Our people utter proverbs when the truth is heavy on their tongues.
How easy it is to roll out lies, like someone casting groundnuts into their mouth, one goes in, then another, and another…and in between pauses, words are uttered, but no breath taken. These people could turn into ashes and I would walk over them sizzling hot and grey.
They say I drink.
You see the women scrunch up their noses whenever I approach them on the road. One path for the drunkard, another for the righteous gossip.
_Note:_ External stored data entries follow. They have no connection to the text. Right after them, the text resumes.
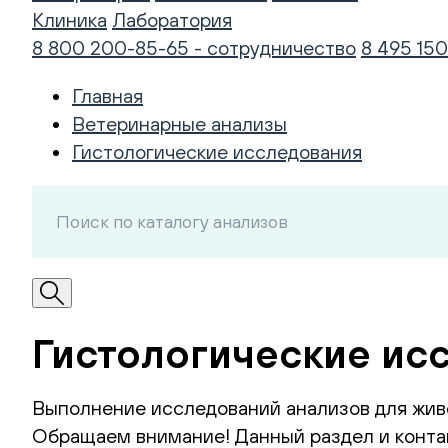
Клиника
Лаборатория
8 800 200-85-65 - сотрудничество
8 495 150
Главная
Ветеринарные анализы
Гистологические исследования
Гистологические исс
Выполнение исследований анализов для жив
Обращаем внимание! Данный раздел и контак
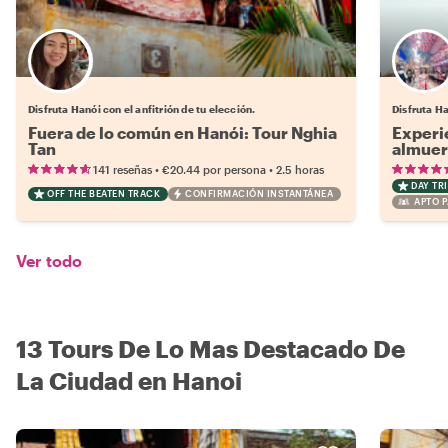
Elige tu local favorito
Disfruta Hanói con el anfitrión de tu elección.
Disfruta H
Fuera de lo común en Hanói: Tour Nghia
Experi
Tan
almuer
•
•
141 reseñas
€20.44
por persona
2.5 horas
DAY TRI
OFF THE BEATEN TRACK
CONFIRMACIÓN INSTANTÁNEA
APTO P
Ver todo
13 Tours De Lo Mas Destacado De
La Ciudad en Hanoi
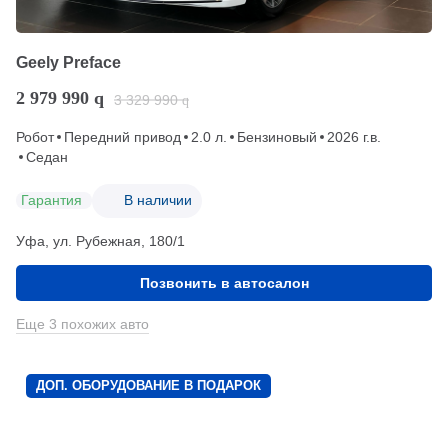
Geely Preface
2 979 990
q
3 329 990
q
Робот
Передний привод
2.0 л.
Бензиновый
2026 г.в.
Седан
Гарантия
В наличии
Уфа, ул. Рубежная, 180/1
Позвонить в автосалон
Еще 3 похожих авто
ДОП. ОБОРУДОВАНИЕ В ПОДАРОК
The one who wags their tongue faster than their breath for it’s better to talk about your neighbor’s woes than it is to lend a helping hand.
I dream of ashes.
I dream in grey.
My Salama…my beautiful piece of the moon, cast away…bloated, pale and never to smile or call me “Baba.” Oh, these ashes call my name…‘Baraka!’ they taunt and chant and whisper in the dark and I drown them with the one thing that works.
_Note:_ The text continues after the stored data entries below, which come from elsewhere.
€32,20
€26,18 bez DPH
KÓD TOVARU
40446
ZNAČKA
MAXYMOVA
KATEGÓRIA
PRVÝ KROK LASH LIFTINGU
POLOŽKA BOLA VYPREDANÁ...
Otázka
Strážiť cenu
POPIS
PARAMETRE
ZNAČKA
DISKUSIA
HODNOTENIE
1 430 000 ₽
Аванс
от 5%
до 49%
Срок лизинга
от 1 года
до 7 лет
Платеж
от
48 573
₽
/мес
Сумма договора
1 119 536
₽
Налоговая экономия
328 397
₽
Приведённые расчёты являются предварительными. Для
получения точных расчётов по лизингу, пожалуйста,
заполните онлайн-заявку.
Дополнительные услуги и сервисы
Oh, this is the best gift these ashes ever made…they act like people, demand to be treated like gods but are ashes, piles of grey…oh how my feet yearn to trample on them simply to behold my Salama.
Our people say that the forgiven are free.
Our people forget about the ones who cannot forget.
They say that memories weigh us down like sacks of maize on our backs. Salama went to the river to fetch water but of those whom she walked past, greeted, fetched water with…no one can tell me how it is that the same river swallowed her up without them seeing.
Who is to be forgiven when everyone here says they never saw or heard her cries? How is it that the river, this river before me…brown, raging but always still…how could it swallow up my moon while the sun was shining?
I dream of ashes but most of the time alI I see is grey smoke…I have lost her eyes, smile, smell…the seasons come and go but nothing remains of her. Every season takes away bits of my Salama, now I have her voice but even holding onto that does not stop me from seeing grey smoke.